*What to do:*
Across the records below, count the lines that contain "Hotel" and write down only the count.

Collected data:
........

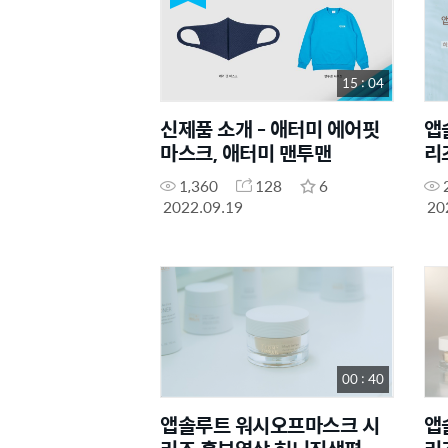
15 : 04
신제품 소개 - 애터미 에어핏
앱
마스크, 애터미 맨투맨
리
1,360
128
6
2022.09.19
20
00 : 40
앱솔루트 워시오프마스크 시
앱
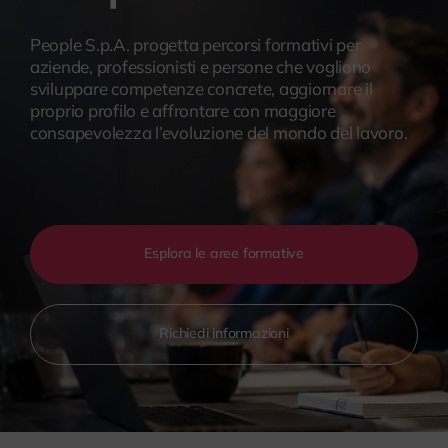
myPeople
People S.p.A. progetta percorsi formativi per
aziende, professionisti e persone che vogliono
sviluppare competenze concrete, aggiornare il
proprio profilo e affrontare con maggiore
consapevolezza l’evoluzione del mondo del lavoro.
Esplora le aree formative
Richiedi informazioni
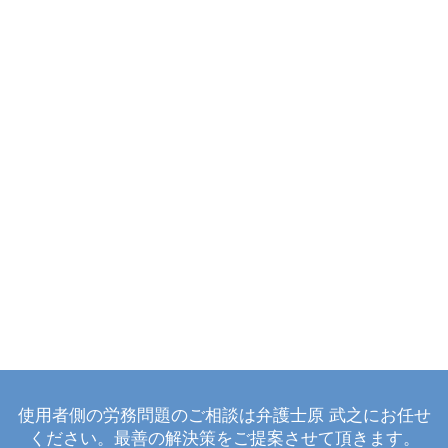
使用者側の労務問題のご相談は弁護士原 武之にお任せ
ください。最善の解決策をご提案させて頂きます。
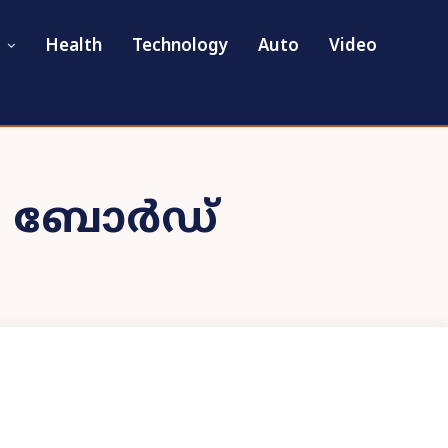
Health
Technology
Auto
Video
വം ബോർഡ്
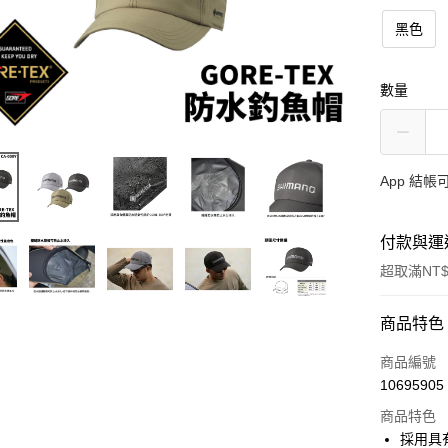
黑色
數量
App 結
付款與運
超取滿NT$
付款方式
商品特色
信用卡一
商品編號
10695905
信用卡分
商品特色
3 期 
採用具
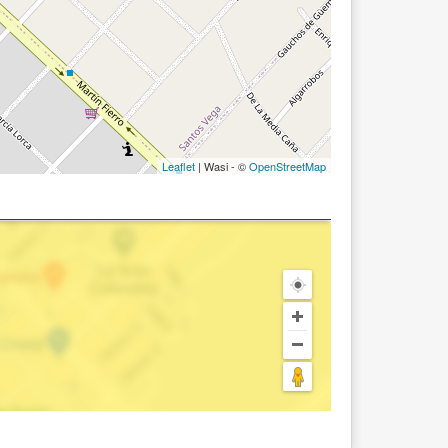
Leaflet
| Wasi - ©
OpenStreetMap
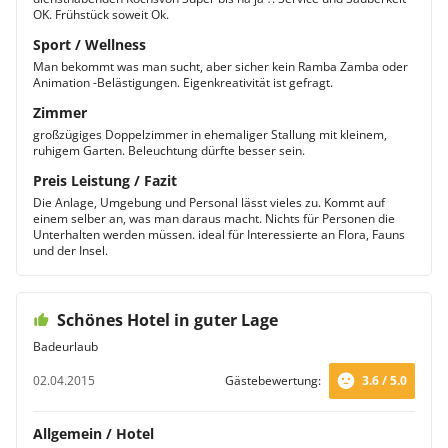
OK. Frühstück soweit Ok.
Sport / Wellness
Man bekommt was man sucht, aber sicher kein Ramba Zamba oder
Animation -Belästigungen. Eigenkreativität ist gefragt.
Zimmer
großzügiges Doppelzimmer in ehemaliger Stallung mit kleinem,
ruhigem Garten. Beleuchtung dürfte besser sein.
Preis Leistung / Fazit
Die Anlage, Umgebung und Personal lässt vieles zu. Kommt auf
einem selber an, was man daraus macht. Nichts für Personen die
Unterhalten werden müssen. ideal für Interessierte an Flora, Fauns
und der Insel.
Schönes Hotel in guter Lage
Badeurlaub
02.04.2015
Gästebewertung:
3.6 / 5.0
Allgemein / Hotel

........

*Response to this task:*
2